*** Block opens ***
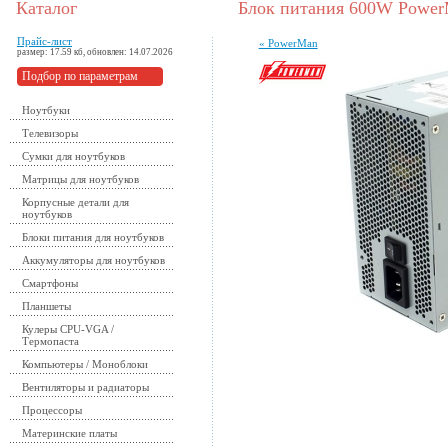
Каталог
Блок питания 600W Power
Прайс-лист
« PowerMan
размер: 17.59 кб, обновлен: 14.07.2026
Подбор по параметрам
Ноутбуки
Телевизоры
Сумки для ноутбуков
Матрицы для ноутбуков
Корпусные детали для
ноутбуков
Блоки питания для ноутбуков
Аккумуляторы для ноутбуков
Смартфоны
Планшеты
Кулеры CPU-VGA /
Термопаста
Компьютеры / Моноблоки
Вентиляторы и радиаторы
Процессоры
Материнские платы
*** Block closes ***
▸ What is expected
Which of the lines above carry the string "питания"? Copy every one.

▸ Response to the exercise
Блок питания 600W Power
Блоки питания для ноутбуков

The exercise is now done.